The question of mainstream media bias is a significant area of contention in U.S. politics. At the same time, the political 'inclination' of a news outlet often aligns with the personal perspectives of its audience. This overlap provides a unique opportunity and our project's objective: To leverage sophisticated text mining methods and supporting data science techniques to classify the political bias of leading online news sources. This classification will be based on a combination of "politically polarizing" terms as identified through an impartial (academic) source, as well as sentiment analysis context around the use of these terms (Liu et al., 2022).
The objective of developing this classifier will be to advise our clients who are the executives at a news source that prides itself in being considered politically “centered.” We would use this classifier to analyze their content on a continuous basis and report back the overall/average political “lean” of their articles. The details regarding the metric for overall publication lean will be based on an average of left/right leaning probabilities per article. This feedback will then provide our client with actionable insights so they ensure their overall political lean metric remains centered. Note: The company is not real, but all data, analyses, and developed models are. See references for data sources.
The success of this project will contribute to the achievement of the following goals:
-
Using article content from Fox News, CNN, Breitbart, and The Washington Post, along with media bias information from AllSides Media (n.d.), develop a classifier with at least a 90% F1 Score on testing data that can differentiate "left" from "right" leaning articles.
-
Train a model to predict political lean on unseen news articles that are sourced from "centered" news outlets and confirm the bias ratings from AllSides Media (n.d.).
-
Make recommendations to our client, The Hill, on whether their online journalism remains centered or has shifted in political lean, as well as provide solutions and next steps.
Ultimately, the goal of this project is to provide clients who wish to stay true to ethical, unbiased journalism with a bias rating for their news content throughout the year, giving them the opportunity to find out which articles are causing that shift and make the necessary steps to mitigate such issues.
Queried news articles from CNN, Fox News, Breitbert, and The Washington Post covering most of May and part of June, 2023.
News articles will be sourced via a REST API called NewsAPI, which logs information on “current and historic news articles published by over 80,000 worldwide sources” (NewsAPI, n.d.).

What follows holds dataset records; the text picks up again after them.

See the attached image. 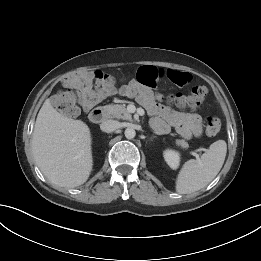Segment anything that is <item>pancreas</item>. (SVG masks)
<instances>
[{"mask_svg":"<svg viewBox=\"0 0 261 261\" xmlns=\"http://www.w3.org/2000/svg\"><path fill=\"white\" fill-rule=\"evenodd\" d=\"M104 109L108 112L109 117L131 120V114L127 111L124 105H106ZM151 125H154V121H151ZM176 144L181 146L183 149H187L189 144L183 139H177Z\"/></svg>","mask_w":261,"mask_h":261,"instance_id":"1","label":"pancreas"}]
</instances>
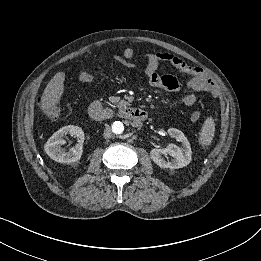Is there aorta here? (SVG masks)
<instances>
[{
  "label": "aorta",
  "mask_w": 261,
  "mask_h": 261,
  "mask_svg": "<svg viewBox=\"0 0 261 261\" xmlns=\"http://www.w3.org/2000/svg\"><path fill=\"white\" fill-rule=\"evenodd\" d=\"M112 131L115 133V134H121L123 133L124 131V125L122 122L120 121H115L113 124H112Z\"/></svg>",
  "instance_id": "obj_1"
}]
</instances>
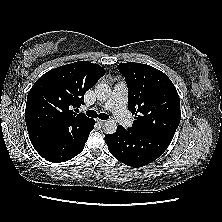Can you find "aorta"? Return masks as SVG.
I'll use <instances>...</instances> for the list:
<instances>
[{
	"label": "aorta",
	"instance_id": "1",
	"mask_svg": "<svg viewBox=\"0 0 222 222\" xmlns=\"http://www.w3.org/2000/svg\"><path fill=\"white\" fill-rule=\"evenodd\" d=\"M95 94L98 100L106 101L111 96V88L106 83H99L95 87ZM106 134H114L117 130V123L114 119H108L103 125Z\"/></svg>",
	"mask_w": 222,
	"mask_h": 222
}]
</instances>
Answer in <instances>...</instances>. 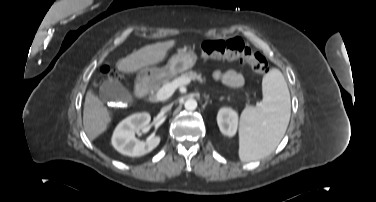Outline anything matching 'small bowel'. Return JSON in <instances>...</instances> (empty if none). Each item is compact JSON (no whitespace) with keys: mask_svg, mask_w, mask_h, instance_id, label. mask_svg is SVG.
I'll return each mask as SVG.
<instances>
[{"mask_svg":"<svg viewBox=\"0 0 376 202\" xmlns=\"http://www.w3.org/2000/svg\"><path fill=\"white\" fill-rule=\"evenodd\" d=\"M215 78L222 81L224 84L233 87L240 86L244 82L241 74L233 70H228L226 72H216Z\"/></svg>","mask_w":376,"mask_h":202,"instance_id":"1","label":"small bowel"}]
</instances>
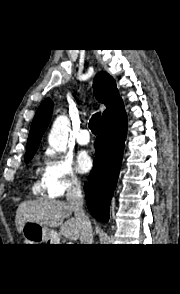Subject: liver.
<instances>
[{
  "label": "liver",
  "mask_w": 180,
  "mask_h": 294,
  "mask_svg": "<svg viewBox=\"0 0 180 294\" xmlns=\"http://www.w3.org/2000/svg\"><path fill=\"white\" fill-rule=\"evenodd\" d=\"M73 209L66 201L33 200L24 201L18 206L15 223L18 233L26 222H35L43 226L60 227L66 238L77 240L80 236L76 218L70 217ZM68 218L65 222L64 219Z\"/></svg>",
  "instance_id": "1"
}]
</instances>
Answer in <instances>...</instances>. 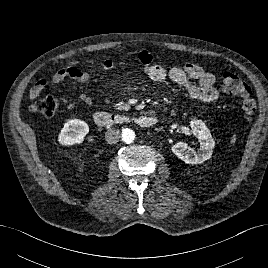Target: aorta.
<instances>
[{"label":"aorta","instance_id":"aorta-1","mask_svg":"<svg viewBox=\"0 0 268 268\" xmlns=\"http://www.w3.org/2000/svg\"><path fill=\"white\" fill-rule=\"evenodd\" d=\"M135 139V132L131 129H124L122 132V140L127 143L130 144L134 141Z\"/></svg>","mask_w":268,"mask_h":268}]
</instances>
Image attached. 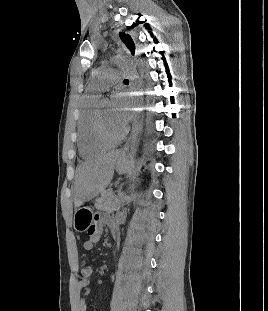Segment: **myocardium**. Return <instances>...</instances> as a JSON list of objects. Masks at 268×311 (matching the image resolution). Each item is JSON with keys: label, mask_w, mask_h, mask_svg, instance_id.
<instances>
[{"label": "myocardium", "mask_w": 268, "mask_h": 311, "mask_svg": "<svg viewBox=\"0 0 268 311\" xmlns=\"http://www.w3.org/2000/svg\"><path fill=\"white\" fill-rule=\"evenodd\" d=\"M94 126H95V133L98 139L101 142L105 144H109V145H113V144L121 142L128 133V127L124 125L119 135L117 136L110 135L105 128L104 121H103V115H102L100 107H97Z\"/></svg>", "instance_id": "f54148a6"}]
</instances>
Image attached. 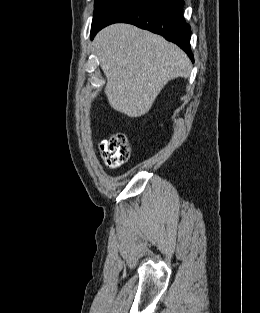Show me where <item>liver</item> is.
Masks as SVG:
<instances>
[{"label":"liver","mask_w":260,"mask_h":313,"mask_svg":"<svg viewBox=\"0 0 260 313\" xmlns=\"http://www.w3.org/2000/svg\"><path fill=\"white\" fill-rule=\"evenodd\" d=\"M94 47L107 79L108 102L129 117L146 114L171 79L186 78L192 69L177 45L130 24L104 28Z\"/></svg>","instance_id":"6515ba94"}]
</instances>
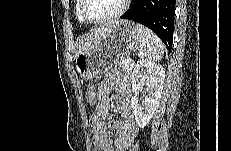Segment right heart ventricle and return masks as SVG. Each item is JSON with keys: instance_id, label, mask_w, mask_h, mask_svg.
I'll return each instance as SVG.
<instances>
[{"instance_id": "right-heart-ventricle-1", "label": "right heart ventricle", "mask_w": 231, "mask_h": 151, "mask_svg": "<svg viewBox=\"0 0 231 151\" xmlns=\"http://www.w3.org/2000/svg\"><path fill=\"white\" fill-rule=\"evenodd\" d=\"M76 13H77V16H78V19L83 22V20L81 19L80 15H79V1L77 2L76 4Z\"/></svg>"}]
</instances>
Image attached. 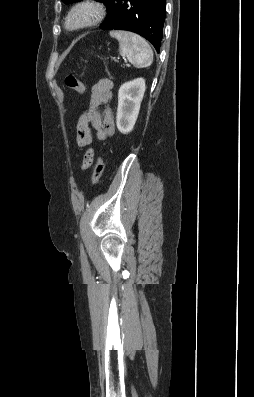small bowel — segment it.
<instances>
[{
    "instance_id": "obj_1",
    "label": "small bowel",
    "mask_w": 254,
    "mask_h": 397,
    "mask_svg": "<svg viewBox=\"0 0 254 397\" xmlns=\"http://www.w3.org/2000/svg\"><path fill=\"white\" fill-rule=\"evenodd\" d=\"M113 83L109 79L99 80L91 91L88 108L79 117L77 130V143L80 147L89 146L92 142L91 128L96 130L99 140H105L115 132L112 111L109 107L112 101ZM103 106L101 112L99 107ZM94 150L88 148L84 154L81 169L86 170L93 162Z\"/></svg>"
}]
</instances>
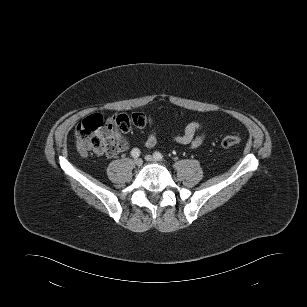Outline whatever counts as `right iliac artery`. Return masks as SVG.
<instances>
[{
  "label": "right iliac artery",
  "instance_id": "1",
  "mask_svg": "<svg viewBox=\"0 0 307 307\" xmlns=\"http://www.w3.org/2000/svg\"><path fill=\"white\" fill-rule=\"evenodd\" d=\"M131 155L133 158H138L140 156V150L138 148L132 149Z\"/></svg>",
  "mask_w": 307,
  "mask_h": 307
}]
</instances>
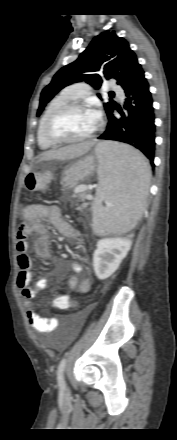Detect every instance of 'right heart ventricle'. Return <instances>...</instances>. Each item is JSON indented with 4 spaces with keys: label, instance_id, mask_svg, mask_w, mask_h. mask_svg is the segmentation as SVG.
<instances>
[{
    "label": "right heart ventricle",
    "instance_id": "e07e8e85",
    "mask_svg": "<svg viewBox=\"0 0 177 440\" xmlns=\"http://www.w3.org/2000/svg\"><path fill=\"white\" fill-rule=\"evenodd\" d=\"M73 98L67 91L60 93L50 100L47 104L38 124L37 128V140L42 149H50L55 147L56 144L50 142L44 135V125L48 117L59 107L69 102H72Z\"/></svg>",
    "mask_w": 177,
    "mask_h": 440
}]
</instances>
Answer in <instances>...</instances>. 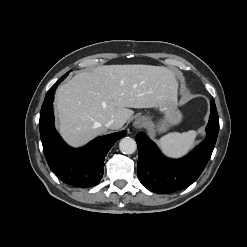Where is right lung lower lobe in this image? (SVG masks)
Here are the masks:
<instances>
[{
	"mask_svg": "<svg viewBox=\"0 0 247 247\" xmlns=\"http://www.w3.org/2000/svg\"><path fill=\"white\" fill-rule=\"evenodd\" d=\"M57 81L43 102L39 129L44 154L52 172L64 183L76 187H91L99 183L104 173L105 156L126 131L97 137L86 146L73 149L59 136L54 127L53 99Z\"/></svg>",
	"mask_w": 247,
	"mask_h": 247,
	"instance_id": "98d812e1",
	"label": "right lung lower lobe"
}]
</instances>
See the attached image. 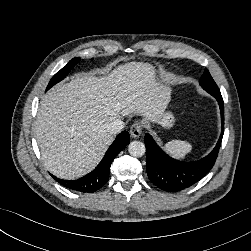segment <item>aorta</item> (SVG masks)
<instances>
[{"mask_svg": "<svg viewBox=\"0 0 251 251\" xmlns=\"http://www.w3.org/2000/svg\"><path fill=\"white\" fill-rule=\"evenodd\" d=\"M128 151L131 156L141 157L145 154L146 148L141 141H132L128 146Z\"/></svg>", "mask_w": 251, "mask_h": 251, "instance_id": "aorta-1", "label": "aorta"}]
</instances>
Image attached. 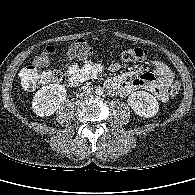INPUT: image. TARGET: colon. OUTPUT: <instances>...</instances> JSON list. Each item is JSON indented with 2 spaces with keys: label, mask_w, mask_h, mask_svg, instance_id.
<instances>
[{
  "label": "colon",
  "mask_w": 195,
  "mask_h": 195,
  "mask_svg": "<svg viewBox=\"0 0 195 195\" xmlns=\"http://www.w3.org/2000/svg\"><path fill=\"white\" fill-rule=\"evenodd\" d=\"M55 52L53 46H48L46 49L35 57L33 64L26 66L20 72L22 86L27 90H33L40 85L50 82H58L62 79L60 71H40V68L46 67L50 62V56ZM68 54L77 59H86L92 54V47L84 40L79 39L72 44L68 49ZM148 52L142 48H129L121 52V58L125 62H137L147 58ZM179 82H174L170 93L172 97H177L180 94Z\"/></svg>",
  "instance_id": "obj_1"
}]
</instances>
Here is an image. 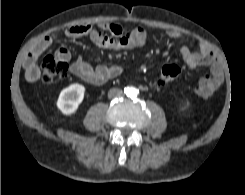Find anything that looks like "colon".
I'll return each instance as SVG.
<instances>
[{
    "label": "colon",
    "mask_w": 245,
    "mask_h": 195,
    "mask_svg": "<svg viewBox=\"0 0 245 195\" xmlns=\"http://www.w3.org/2000/svg\"><path fill=\"white\" fill-rule=\"evenodd\" d=\"M42 80L45 83H52L58 79L65 77L68 71L66 61L52 56H46L41 63ZM180 74V68L175 64H166L158 71V82L167 85L175 81Z\"/></svg>",
    "instance_id": "1"
}]
</instances>
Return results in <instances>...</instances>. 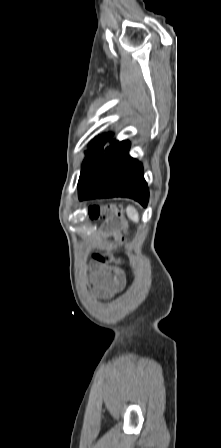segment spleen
<instances>
[{"label": "spleen", "instance_id": "spleen-1", "mask_svg": "<svg viewBox=\"0 0 221 448\" xmlns=\"http://www.w3.org/2000/svg\"><path fill=\"white\" fill-rule=\"evenodd\" d=\"M126 212H127L128 217L132 221H134L136 223L139 221V214L133 206H128Z\"/></svg>", "mask_w": 221, "mask_h": 448}]
</instances>
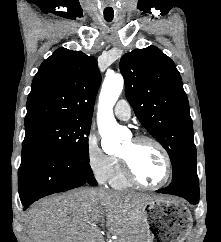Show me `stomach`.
<instances>
[{
  "label": "stomach",
  "instance_id": "1",
  "mask_svg": "<svg viewBox=\"0 0 221 242\" xmlns=\"http://www.w3.org/2000/svg\"><path fill=\"white\" fill-rule=\"evenodd\" d=\"M145 242H184L193 225L189 209L176 198L156 197L141 209Z\"/></svg>",
  "mask_w": 221,
  "mask_h": 242
}]
</instances>
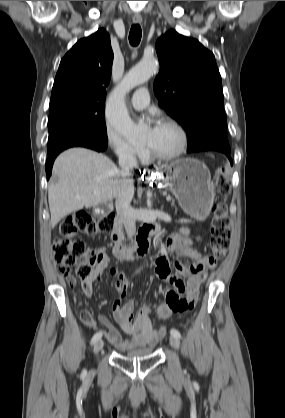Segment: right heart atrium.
<instances>
[{"instance_id":"d8ad5b80","label":"right heart atrium","mask_w":285,"mask_h":418,"mask_svg":"<svg viewBox=\"0 0 285 418\" xmlns=\"http://www.w3.org/2000/svg\"><path fill=\"white\" fill-rule=\"evenodd\" d=\"M105 141L110 150L120 159L134 160L146 153L145 147L134 146L112 126L106 129Z\"/></svg>"}]
</instances>
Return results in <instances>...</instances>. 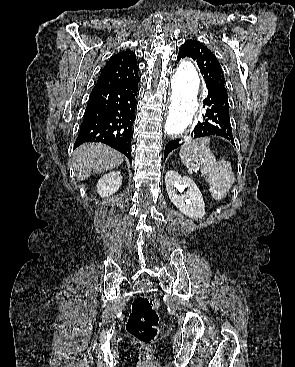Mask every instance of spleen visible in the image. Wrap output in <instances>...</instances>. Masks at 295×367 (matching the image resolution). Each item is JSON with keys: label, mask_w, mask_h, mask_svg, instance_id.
<instances>
[{"label": "spleen", "mask_w": 295, "mask_h": 367, "mask_svg": "<svg viewBox=\"0 0 295 367\" xmlns=\"http://www.w3.org/2000/svg\"><path fill=\"white\" fill-rule=\"evenodd\" d=\"M210 139L200 138L184 143L180 148V158L184 166L192 172L200 167L202 176H206L211 197L216 201L225 199L235 177L229 161H216L209 148Z\"/></svg>", "instance_id": "1"}]
</instances>
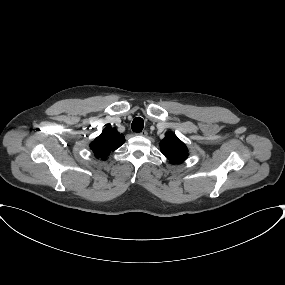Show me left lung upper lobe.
<instances>
[{
    "label": "left lung upper lobe",
    "mask_w": 285,
    "mask_h": 285,
    "mask_svg": "<svg viewBox=\"0 0 285 285\" xmlns=\"http://www.w3.org/2000/svg\"><path fill=\"white\" fill-rule=\"evenodd\" d=\"M161 152L169 159L170 163L178 164L188 157L186 145L173 133H167L160 142Z\"/></svg>",
    "instance_id": "1"
}]
</instances>
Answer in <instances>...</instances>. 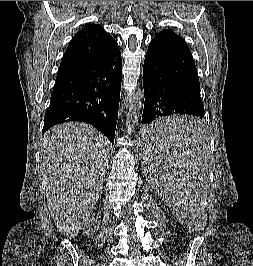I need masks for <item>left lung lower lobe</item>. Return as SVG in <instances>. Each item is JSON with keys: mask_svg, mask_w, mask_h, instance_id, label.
I'll use <instances>...</instances> for the list:
<instances>
[{"mask_svg": "<svg viewBox=\"0 0 253 266\" xmlns=\"http://www.w3.org/2000/svg\"><path fill=\"white\" fill-rule=\"evenodd\" d=\"M143 80L144 136L164 142L198 135L204 106L197 69L183 38L171 30H163L152 39L145 56ZM175 114L198 118L172 123L161 120Z\"/></svg>", "mask_w": 253, "mask_h": 266, "instance_id": "0a47b994", "label": "left lung lower lobe"}]
</instances>
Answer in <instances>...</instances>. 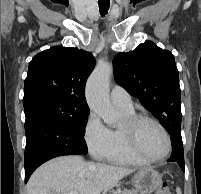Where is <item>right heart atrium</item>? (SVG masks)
Instances as JSON below:
<instances>
[{
	"label": "right heart atrium",
	"instance_id": "obj_1",
	"mask_svg": "<svg viewBox=\"0 0 201 194\" xmlns=\"http://www.w3.org/2000/svg\"><path fill=\"white\" fill-rule=\"evenodd\" d=\"M84 140L89 152L95 158H103L111 147V130L95 113H91L87 118L84 127Z\"/></svg>",
	"mask_w": 201,
	"mask_h": 194
}]
</instances>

Out of the many possible attributes returned for each API query, this project will use six: source name, author, title, url, publishedAt, and content. Prior to data preprocessing, an additional feature (article_text) will be used to store the scraped data from each specific URL. The size of the final dataset (N = 4,026) was limited by both time restrictions, as well as web scraping access to specific sites or articles. Queries for topics of political interest are used to gather articles from explicitly chosen sources. Independent studies show the political lean for each of these sources (CNN, “left”; Fox News, “right”; The Washington Post, “left”; Breitbert News, “right”) and this will help with training and validation of our classifier (AllSides, n.d.; Ralph & Relman, 2018).
Master Persisted Train/Test Dataset
- Exploratory data analysis (EDA)
- Text data preprocessing (e.g., normalization, tokenization)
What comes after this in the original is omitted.